Data for this exercise Start Marker

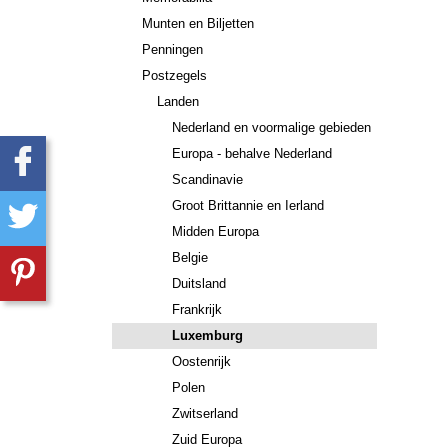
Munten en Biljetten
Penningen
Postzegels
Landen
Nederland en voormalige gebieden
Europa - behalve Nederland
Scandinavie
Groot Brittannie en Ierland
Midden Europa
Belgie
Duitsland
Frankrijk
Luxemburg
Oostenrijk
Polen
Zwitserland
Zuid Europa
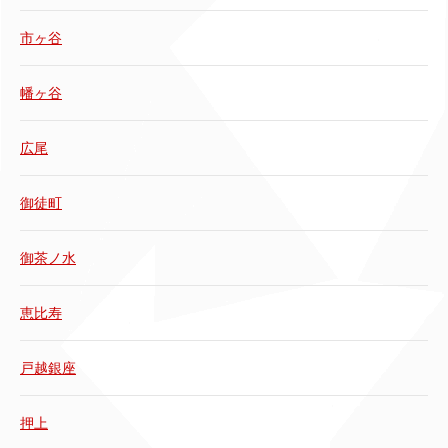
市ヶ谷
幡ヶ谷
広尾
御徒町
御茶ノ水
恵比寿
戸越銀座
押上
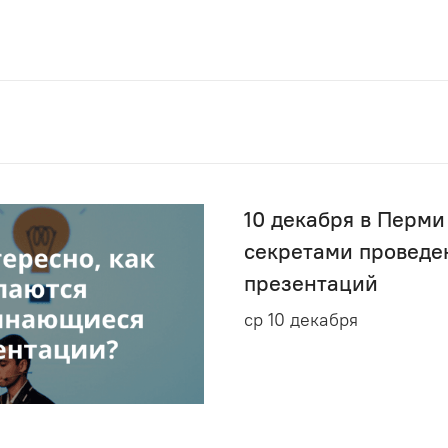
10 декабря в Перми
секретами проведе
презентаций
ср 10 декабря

Data for this exercise End Marker
Data for this exercise Start Marker

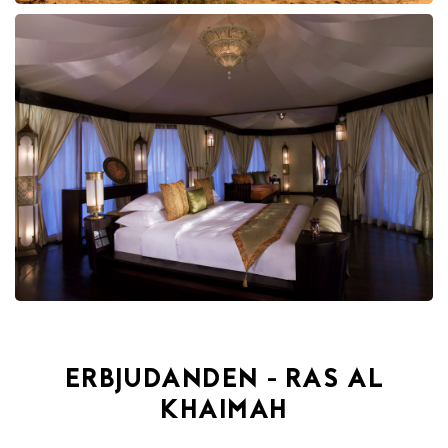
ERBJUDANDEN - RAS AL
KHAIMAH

Data for this exercise End Marker

**Exercise requirements:** Skipping the pictures, print the lines in the listing above exactly as written, starting at the line with "Munten en Biljetten" and ending at the line with "ср 10 декабря", both included.

**Response area:**
Munten en Biljetten
Penningen
Postzegels
Landen
Nederland en voormalige gebieden
Europa - behalve Nederland
Scandinavie
Groot Brittannie en Ierland
Midden Europa
Belgie
Duitsland
Frankrijk
Luxemburg
Oostenrijk
Polen
Zwitserland
Zuid Europa
市ヶ谷
幡ヶ谷
広尾
御徒町
御茶ノ水
恵比寿
戸越銀座
押上
10 декабря в Перми
секретами проведе
презентаций
ср 10 декабря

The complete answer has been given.